2. JP Ithurburn counted to infinity – twice.
3. JP Ithurburn does not hunt because the word hunting infers the probability of failure. JP Ithurburn goes killing.
4. If you can see JP Ithurburn, he can see you. If you can’t see JP Ithurburn you may be only seconds away from death.
5. JP Ithurburn sold his soul to the devil for his rugged good looks and unparalleled martial arts ability. Shortly after the transaction was finalized, JP roundhouse kicked the devil in the face and took his soul back. The devil, who appreciates irony, couldn’t stay mad and admitted he should have seen it coming. They now play poker every second Wednesday of the month.

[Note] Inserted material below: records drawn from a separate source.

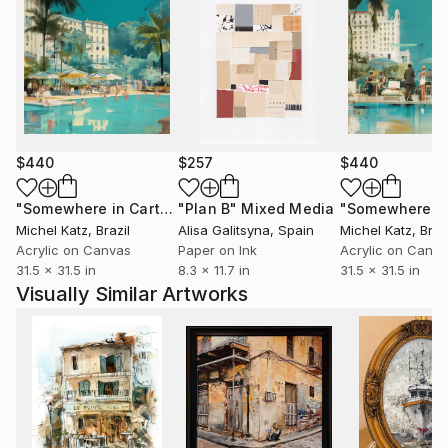
$440
$257
$440
"Somewhere in Cartagena #2"
"Plan B"
Mixed Media
Mixed Media
Michel Katz
, Brazil
Alisa Galitsyna
, Spain
Michel Katz
, Braz
Acrylic on Canvas
Paper on Ink
Acrylic on Canv
31.5 x 31.5 in
8.3 x 11.7 in
31.5 x 31.5 in
Visually Similar Artworks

6. When the Boogeyman goes to sleep every night he checks his closet for JP Ithurburn.
7. JP Ithurburn built a time machine and went back in time to stop the JFK assassination. As Oswald shot, JP Ithurburn met all three bullets with his one good eye, deflecting them. JFK’s head exploded out of sheer amazement.
8. JP Ithurburn has already been to Mars; that’s why there are no signs of life there.
9. A blind man once stepped on JP Ithurburn’s shoe. JP replied, “Don’t you know who I am? I’m JP Ithurburn!” The mere mention of his name cured this man blindness. Sadly the first, last, and only thing this man ever saw, was a fatal roundhouse delivered by JP Ithurburn.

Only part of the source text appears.